Yes, I am familiar with that kind of code. Since you seem to be tweaking for the last few percentage points of performance here, it would probably be worthwhile to check whether limiting the depth of dependency chains, increasing instruction parallelism, and mixing integer with floating-point work can buy you anything. The work you describe can usually be expressed in a variety of slightly different ways. Note that float<->int type conversion can sometimes be accomplished by FADD plus re-interpretation of bits, which is free on the GPU since integer and floating-point data is stored in the same registers.
Example 1: For ‘float f’, 0 <= f < 223, ‘int(f)’ can be computed as ‘__float_as_int (__fadd_rz (8388608.0f, f)) & 0x007fffff’.
Example 2: For ‘float f, intg’, 0 <= f < 223, the integral portion ‘intg’ of ‘f’ can be computed as ‘intg=truncf(f)’ or as ‘intg=__fadd_rz(8388608.0f, f)-8388608.0f’
Example 3: For ‘float f, frac’, 0 <= f < 2**23, the fractional portion ‘frac’ of ‘f’ can be computed as ‘frac=f-truncf(f)’ or as ‘frac=f-(__fadd_rz(8388608.0f, f)-8388608.0f)’
If you need to add 0.5f to the integral portion to address a texture (to hit the center of the texel), you may be able to manually combine that addition with the subtraction in the conversion. If you need to scale ‘f’ prior to conversion ro splitting, you can use __fmaf_rz() instead of __fadd_rz(), applying the scale factor without needing an additional instruction.

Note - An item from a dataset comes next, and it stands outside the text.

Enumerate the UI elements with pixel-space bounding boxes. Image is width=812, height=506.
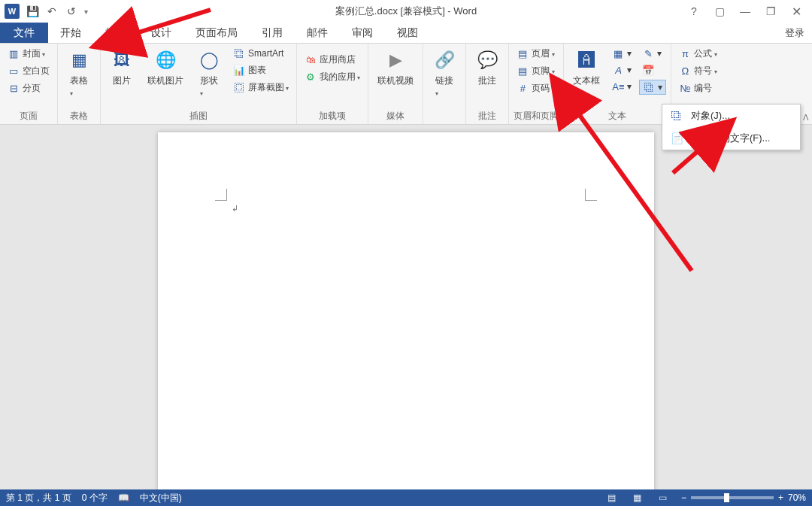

It’s been almost ten years since I last went through that exercise using textures for underlying storage, but I recall differences +/-5% for the various flavors. This may have been due to compiler artifacts more than due to microarchitecture. I also recall doing some manual strength reduction as the compiler won’t do that for floating-point computation for the reasons I stated earlier.
Feel free to post the relevant block of code if you can/want.